一方で、周囲も緊張や不安を抱えやすく、家庭や学校での困難が積み重なりやすくなります。
どんな人がなりやすいの?
主に子どもから思春期にかけて見られることが多いとされていますが、「この性格だからなりやすい」「この家庭だから起こる」という単純なものではありません。
脳や心の感情調整のメカニズム、ストレスや生活環境、対人関係の経験など、複数の要因が重なって影響すると考えられています。
かつては双極症やトラウマとの関係が議論されましたが、同じメカニズムではないことがわかってきており、いまだ研究が進められている分野です。
つまり、本人の努力不足や性格の問題ではなく、医学的に理解されるべき状態であることが重要なポイントです。
どうしたらいいの?
現時点では、決定的に有効とされる薬物治療はありません。
むしろ重要なのは、カウンセリングなどを通じて、
- 怒りに巻き込まれにくくする考え方の練習
- 問題解決能力を高める支援
- 対人関係のスキルを少しずつ身につけること
などに取り組むことです。
本人が「自分が悪い」と一人で抱え込むのは負担が大きく、逆に悪循環を生みやすくなります。
家族や学校が協力し、専門家とつながりながら、「どうすれば怒りに飲み込まれずに過ごしやすくできるか」を一緒に考える支援が大切です。
困っている場合は、早めに専門機関へ相談してください。
まとめ
重篤気分調節症は、「怒りっぽい性格」では片づけられない、感情の調整が難しくなる状態です。

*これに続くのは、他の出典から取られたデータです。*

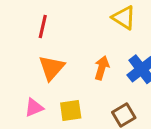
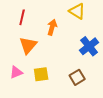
orange arrow: (102, 68) -> (52, 27), moved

頻繁なかんしゃくや怒りの爆発は、本人の意思や忍耐力だけで解決できるものではなく、医学的理解と支援が必要です。
まだ研究が続いている分野ではありますが、カウンセリングや環境調整、支援体制づくりによって、少しずつ生きやすさを取り戻していくことは可能です。
一人で抱え込まず、信頼できる大人や専門家とつながることが、安心と回復への大切な一歩となります。